[What is being asked]: Reproduce the records. Keep every word exact and include no images.

::::

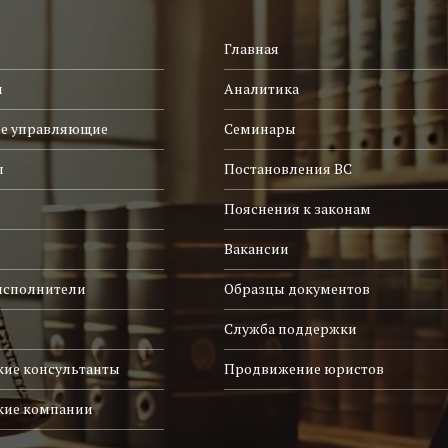
Главная
и
Аналитика
е управляющие
Семинары
ы
Постановления ВС
Пояснения к законам
Вакансии
исполнители
Образцы документов
Служба поддержки
ие консультанты
Продвижение юристов
кие компании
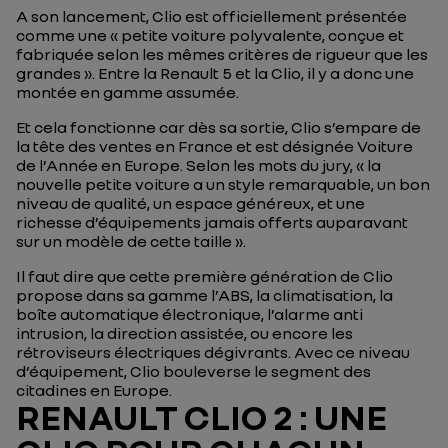
A son lancement, Clio est officiellement présentée
comme une « petite voiture polyvalente, conçue et
fabriquée selon les mêmes critères de rigueur que les
grandes ». Entre la Renault 5 et la Clio, il y a donc une
montée en gamme assumée.
Et cela fonctionne car dès sa sortie, Clio s’empare de
la tête des ventes en France et est désignée Voiture
de l’Année en Europe. Selon les mots du jury, « la
nouvelle petite voiture a un style remarquable, un bon
niveau de qualité, un espace généreux, et une
richesse d’équipements jamais offerts auparavant
sur un modèle de cette taille ».
Il faut dire que cette première génération de Clio
propose dans sa gamme l’ABS, la climatisation, la
boîte automatique électronique, l’alarme anti
intrusion, la direction assistée, ou encore les
rétroviseurs électriques dégivrants. Avec ce niveau
d’équipement, Clio bouleverse le segment des
citadines en Europe.
RENAULT CLIO 2 : UNE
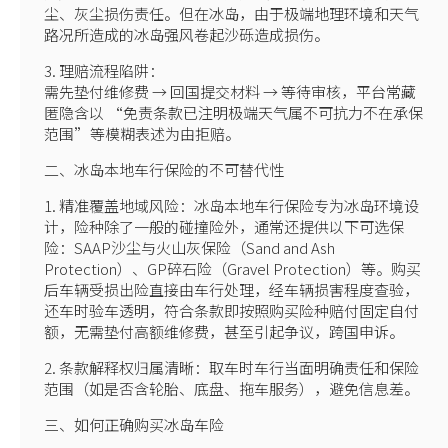
尘、灰尘损伤责任。但在冰岛，由于极端地理环境和天气
路况所造成的冰岛强风卷起沙砾造成损伤。
3. 理赔流程陷阱：
需先垫付维修费 → 回国提交材料 → 等待审核，平台常藏
匿隐含以 “免责条款已注明极端天气属不可抗力不在承保
范围”等模糊表述为由拒赔。
二、冰岛本地车行保险的不可替代性
1. 精准覆盖地域风险：冰岛本地车行保险专为冰岛环境设
计，险种除了一般的碰撞险外，通常还提供以下可选保
险：SAAP沙尘与火山灰保险（Sand and Ash
Protection）、GP碎石险（Gravel Protection）等。购买
后车辆受损出险直接由车行处理，经车辆损害程度查验，
还车时验车透明，符合条款即按照购买险种赔付固定自付
额，无需垫付高额维修费，甚至引起争议，跨国申诉。
2. 条款解释权归属清晰：取车时车行当面明确责任和保险
范围（如是否含轮胎、底盘、拖车服务），避免信息差。
三、如何正确购买冰岛车险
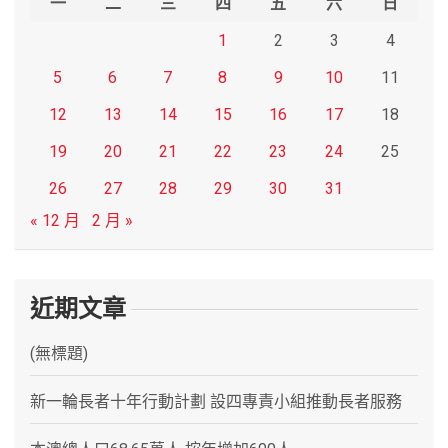
一
二
三
四
五
六
日
1
2
3
4
5
6
7
8
9
10
11
12
13
14
15
16
17
18
19
20
21
22
23
24
25
26
27
28
29
30
31
« 12 月
2 月 »
近期文章
(無標題)
新一輪長者十年行動計劃 設四專責小組推動長者服務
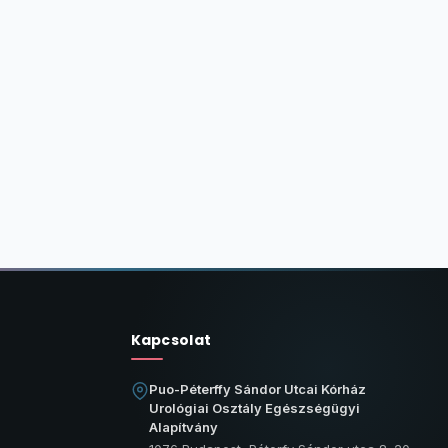
Kapcsolat
Puo-Péterffy Sándor Utcai Kórház
Urológiai Osztály Egészségügyi
Alapítvány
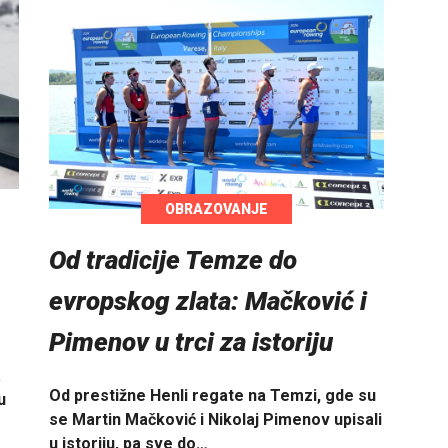
OBRAZOVANJE
Od tradicije Temze do
evropskog zlata: Mačković i
Pimenov u trci za istoriju
a
Od prestižne Henli regate na Temzi, gde su
u
se Martin Mačković i Nikolaj Pimenov upisali
u istoriju, pa sve do…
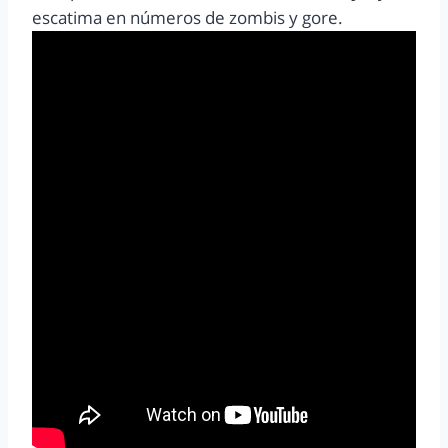
escatima en números de zombis y gore.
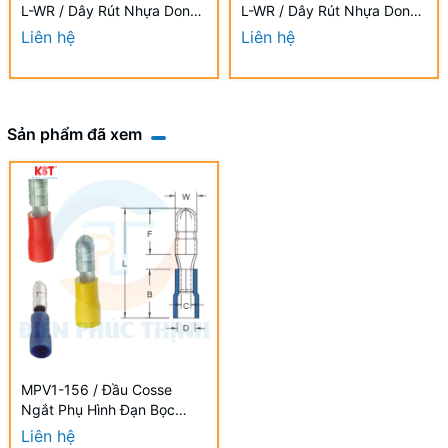
L-WR / Dây Rút Nhựa Dong-
L-WR / Dây Rút Nhựa Dong-
A 9.0×1000mm Chống UV
A 9.0×880mm Chống UV
Liên hệ
Liên hệ
Sản phẩm đã xem
MPV1-156 / Đầu Cosse
Ngắt Phụ Hình Đạn Bọc
Nhựa (Đực) KST 0.5-1.5
Liên hệ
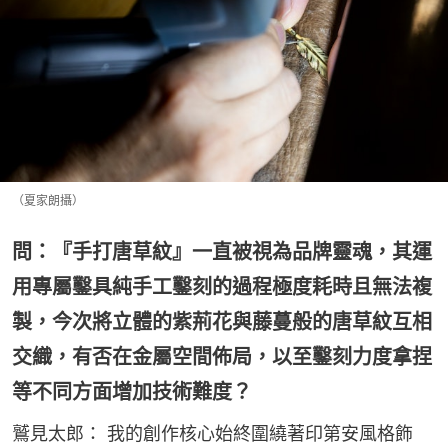
（夏家朗攝）
問：『手打唐草紋』一直被視為品牌靈魂，其運
用專屬鑿具純手工鑿刻的過程極度耗時且無法複
製，今次將立體的紫荊花與藤蔓般的唐草紋互相
交織，有否在金屬空間佈局，以至鑿刻力度拿捏
等不同方面增加技術難度？
鷲見太郎： 我的創作核心始終圍繞著印第安風格飾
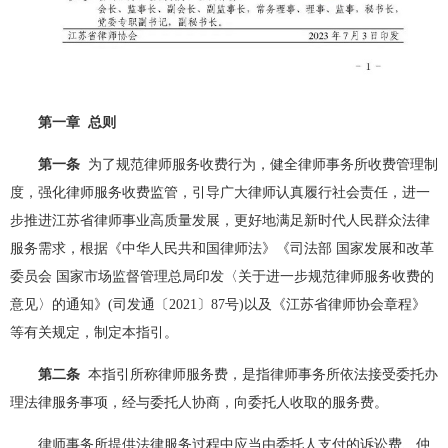
第一章 总则
第一条
为了规范律师服务收费行为，健全律师事务所收费管理制
度，强化律师服务收费监管，引导广大律师认真履行社会责任，进一
步推进江苏省律师事业高质量发展，更好地满足新时代人民群众法律
服务需求，根据《中华人民共和国律师法》《司法部 国家发展和改革
委员会 国家市场监督管理总局印发〈关于进一步规范律师服务收费的
意见〉的通知》(司发通〔2021〕87号)以及《江苏省律师协会章程》
等有关规定，制定本指引。
第二条
本指引所称律师服务费，是指律师事务所依法接受委托办
理法律服务事项，经与委托人协商，向委托人收取的服务费。
律师事务所提供法律服务过程中应当由委托人支付的诉讼费、仲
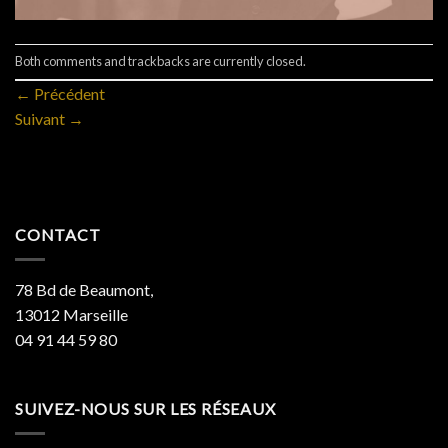
Both comments and trackbacks are currently closed.
←
Précédent
Suivant
→
CONTACT
78 Bd de Beaumont,
13012 Marseille
04 91 44 59 80
SUIVEZ-NOUS SUR LES RÉSEAUX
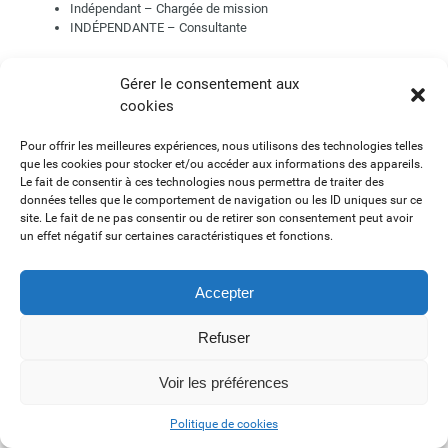
Indépendant – Chargée de mission
INDÉPENDANTE – Consultante
Gérer le consentement aux
INDUSTRIE PHARMA MAGAZINE – Journaliste
cookies
INFERENTIAL – Présidente
INNATE PHARMA – Président du Directoire et Directeur
Pour offrir les meilleures expériences, nous utilisons des technologies telles
Général
que les cookies pour stocker et/ou accéder aux informations des appareils.
INNOVENN – Senior Business Development Manager
Le fait de consentir à ces technologies nous permettra de traiter des
INOVOTION – CEO
données telles que le comportement de navigation ou les ID uniques sur ce
INPI – Déléguée Régionale PACA
site. Le fait de ne pas consentir ou de retirer son consentement peut avoir
INSERM TRANSFERT – Directeur des Affaires Scientifiques
un effet négatif sur certaines caractéristiques et fonctions.
INSERM TRANSFERT INITIATIVE – Directeur
INSTITUT DE RECHERCHE PIERRE FABRE – Early
Development Manager / Chercheur
Accepter
INVENTIVA PHARMA – CEO
INVENTIVA PHARMA – Vice President of Business
Refuser
Development
Investissement Québec – Directeur
IODA Consulting – Expert-Comptable, Fondatrice et
Voir les préférences
Dirigeante
IPSEN – Preclinical Outsourcing Manager
Politique de cookies
IRIS PHARMA – Président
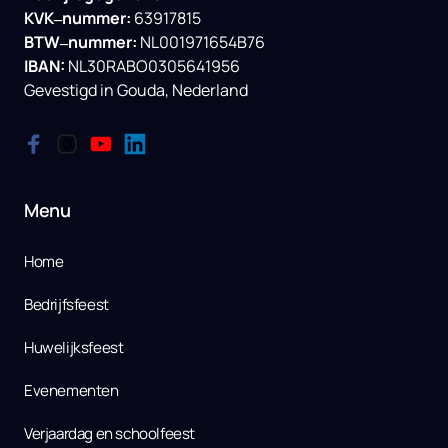
KVK‒
nummer: 
BTW‒
nummer: 
IBAN:
NL30RABO0305641956

Gevestigd 
in 
Gouda, 
Nederland
Menu
Home
Bedrijfsfeest
Huwelijksfeest
Evenementen
Verjaardag en schoolfeest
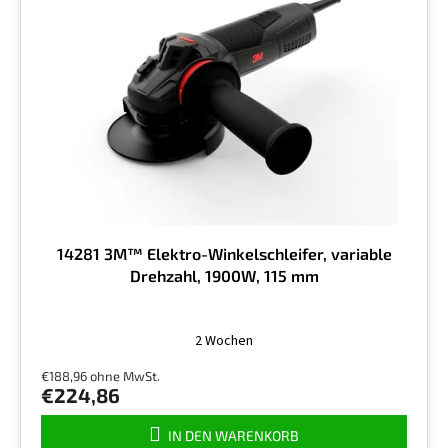
14281 3M™ Elektro-Winkelschleifer, variable
Drehzahl, 1900W, 115 mm
2 Wochen
€188,96 ohne MwSt.
€224,86
IN DEN WARENKORB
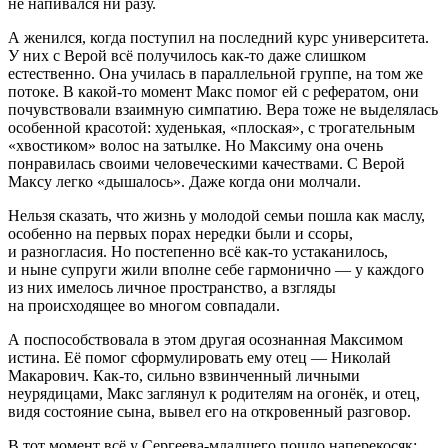
не напивался ни разу.
А женился, когда поступил на последний курс университета.
У них с Верой всё получилось как-то даже слишком
естественно. Она училась в параллельной группе, на том же
потоке. В какой-то момент Макс помог ей с рефератом, они
почувствовали взаимную симпатию. Вера тоже не выделялась
особенной красотой: худенькая, «плоская», с трогательным
«хвостиком» волос на затылке. Но Максиму она очень
понравилась своими человеческими качествами. С Верой
Максу легко «дышалось». Даже когда они молчали.
Нельзя сказать, что жизнь у молодой семьи пошла как маслу,
особенно на первых порах нередки были и ссоры,
и разногласия. Но постепенно всё как-то устаканилось,
и ныне супруги жили вполне себе гармонично — у каждого
из них имелось личное пространство, а взгляды
на происходящее во многом совпадали.
А поспособствовала в этом другая осознанная Максимом
истина. Её помог сформулировать ему отец — Николай
Макарович. Как-то, сильно взвинченный личными
неурядицами, Макс заглянул к родителям на огонёк, и отец,
видя состояние сына, вывел его на откровенный разговор.
В тот момент всё у Сергеева-младшего пошло напере
косяк
:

::::

[Written answer]:
Главная
и
Аналитика
е управляющие
Семинары
ы
Постановления ВС
Пояснения к законам
Вакансии
исполнители
Образцы документов
Служба поддержки
ие консультанты
Продвижение юристов
кие компании
A son lancement, Clio est officiellement présentée
comme une « petite voiture polyvalente, conçue et
fabriquée selon les mêmes critères de rigueur que les
grandes ». Entre la Renault 5 et la Clio, il y a donc une
montée en gamme assumée.
Et cela fonctionne car dès sa sortie, Clio s’empare de
la tête des ventes en France et est désignée Voiture
de l’Année en Europe. Selon les mots du jury, « la
nouvelle petite voiture a un style remarquable, un bon
niveau de qualité, un espace généreux, et une
richesse d’équipements jamais offerts auparavant
sur un modèle de cette taille ».
Il faut dire que cette première génération de Clio
propose dans sa gamme l’ABS, la climatisation, la
boîte automatique électronique, l’alarme anti
intrusion, la direction assistée, ou encore les
rétroviseurs électriques dégivrants. Avec ce niveau
d’équipement, Clio bouleverse le segment des
citadines en Europe.
RENAULT CLIO 2 : UNE
尘、灰尘损伤责任。但在冰岛，由于极端地理环境和天气
路况所造成的冰岛强风卷起沙砾造成损伤。
3. 理赔流程陷阱：
需先垫付维修费 → 回国提交材料 → 等待审核，平台常藏
匿隐含以 “免责条款已注明极端天气属不可抗力不在承保
范围”等模糊表述为由拒赔。
二、冰岛本地车行保险的不可替代性
1. 精准覆盖地域风险：冰岛本地车行保险专为冰岛环境设
计，险种除了一般的碰撞险外，通常还提供以下可选保
险：SAAP沙尘与火山灰保险（Sand and Ash
Protection）、GP碎石险（Gravel Protection）等。购买
后车辆受损出险直接由车行处理，经车辆损害程度查验，
还车时验车透明，符合条款即按照购买险种赔付固定自付
额，无需垫付高额维修费，甚至引起争议，跨国申诉。
2. 条款解释权归属清晰：取车时车行当面明确责任和保险
范围（如是否含轮胎、底盘、拖车服务），避免信息差。
三、如何正确购买冰岛车险
一
二
三
四
五
六
日
1
2
3
4
5
6
7
8
9
10
11
12
13
14
15
16
17
18
19
20
21
22
23
24
25
26
27
28
29
30
31
« 12 月
2 月 »
近期文章
(無標題)
新一輪長者十年行動計劃 設四專責小組推動長者服務
Kapcsolat
Puo-Péterffy Sándor Utcai Kórház
Urológiai Osztály Egészségügyi
Alapítvány
OBRAZOVANJE
Od tradicije Temze do
evropskog zlata: Mačković i
Pimenov u trci za istoriju
a
Od prestižne Henli regate na Temzi, gde su
u
se Martin Mačković i Nikolaj Pimenov upisali
u istoriju, pa sve do…
escatima en números de zombis y gore.
L-WR / Dây Rút Nhựa Dong-
L-WR / Dây Rút Nhựa Dong-
A 9.0×1000mm Chống UV
A 9.0×880mm Chống UV
Liên hệ
Liên hệ
Sản phẩm đã xem
MPV1-156 / Đầu Cosse
Ngắt Phụ Hình Đạn Bọc
Nhựa (Đực) KST 0.5-1.5
Liên hệ
（夏家朗攝）
問：『手打唐草紋』一直被視為品牌靈魂，其運
用專屬鑿具純手工鑿刻的過程極度耗時且無法複
製，今次將立體的紫荊花與藤蔓般的唐草紋互相
交織，有否在金屬空間佈局，以至鑿刻力度拿捏
等不同方面增加技術難度？
鷲見太郎： 我的創作核心始終圍繞著印第安風格飾
第一章 总则
第一条
为了规范律师服务收费行为，健全律师事务所收费管理制
度，强化律师服务收费监管，引导广大律师认真履行社会责任，进一
步推进江苏省律师事业高质量发展，更好地满足新时代人民群众法律
服务需求，根据《中华人民共和国律师法》《司法部 国家发展和改革
委员会 国家市场监督管理总局印发〈关于进一步规范律师服务收费的
意见〉的通知》(司发通〔2021〕87号)以及《江苏省律师协会章程》
等有关规定，制定本指引。
第二条
本指引所称律师服务费，是指律师事务所依法接受委托办
理法律服务事项，经与委托人协商，向委托人收取的服务费。
律师事务所提供法律服务过程中应当由委托人支付的诉讼费、仲
Both comments and trackbacks are currently closed.
←
Précédent
Suivant
→
CONTACT
78 Bd de Beaumont,
13012 Marseille
04 91 44 59 80
SUIVEZ-NOUS SUR LES RÉSEAUX
Indépendant – Chargée de mission
INDÉPENDANTE – Consultante
Gérer le consentement aux
INDUSTRIE PHARMA MAGAZINE – Journaliste
cookies
INFERENTIAL – Présidente
INNATE PHARMA – Président du Directoire et Directeur
Pour offrir les meilleures expériences, nous utilisons des technologies telles
Général
que les cookies pour stocker et/ou accéder aux informations des appareils.
INNOVENN – Senior Business Development Manager
Le fait de consentir à ces technologies nous permettra de traiter des
INOVOTION – CEO
données telles que le comportement de navigation ou les ID uniques sur ce
INPI – Déléguée Régionale PACA
site. Le fait de ne pas consentir ou de retirer son consentement peut avoir
INSERM TRANSFERT – Directeur des Affaires Scientifiques
un effet négatif sur certaines caractéristiques et fonctions.
INSERM TRANSFERT INITIATIVE – Directeur
INSTITUT DE RECHERCHE PIERRE FABRE – Early
Development Manager / Chercheur
Accepter
INVENTIVA PHARMA – CEO
INVENTIVA PHARMA – Vice President of Business
Refuser
Development
Investissement Québec – Directeur
IODA Consulting – Expert-Comptable, Fondatrice et
Voir les préférences
Dirigeante
IPSEN – Preclinical Outsourcing Manager
Politique de cookies
IRIS PHARMA – Président
KVK‒
nummer: 
BTW‒
nummer: 
IBAN:
NL30RABO0305641956

Gevestigd 
in 
Gouda, 
Nederland
Menu
Home
Bedrijfsfeest
Huwelijksfeest
Evenementen
Verjaardag en schoolfeest
14281 3M™ Elektro-Winkelschleifer, variable
Drehzahl, 1900W, 115 mm
2 Wochen
€188,96 ohne MwSt.
€224,86
IN DEN WARENKORB
не напивался ни разу.
А женился, когда поступил на последний курс университета.
У них с Верой всё получилось как-то даже слишком
естественно. Она училась в параллельной группе, на том же
потоке. В какой-то момент Макс помог ей с рефератом, они
почувствовали взаимную симпатию. Вера тоже не выделялась
особенной красотой: худенькая, «плоская», с трогательным
«хвостиком» волос на затылке. Но Максиму она очень
понравилась своими человеческими качествами. С Верой
Максу легко «дышалось». Даже когда они молчали.
Нельзя сказать, что жизнь у молодой семьи пошла как маслу,
особенно на первых порах нередки были и ссоры,
и разногласия. Но постепенно всё как-то устаканилось,
и ныне супруги жили вполне себе гармонично — у каждого
из них имелось личное пространство, а взгляды
на происходящее во многом совпадали.
А поспособствовала в этом другая осознанная Максимом
истина. Её помог сформулировать ему отец — Николай
Макарович. Как-то, сильно взвинченный личными
неурядицами, Макс заглянул к родителям на огонёк, и отец,
видя состояние сына, вывел его на откровенный разговор.
В тот момент всё у Сергеева-младшего пошло напере
косяк
:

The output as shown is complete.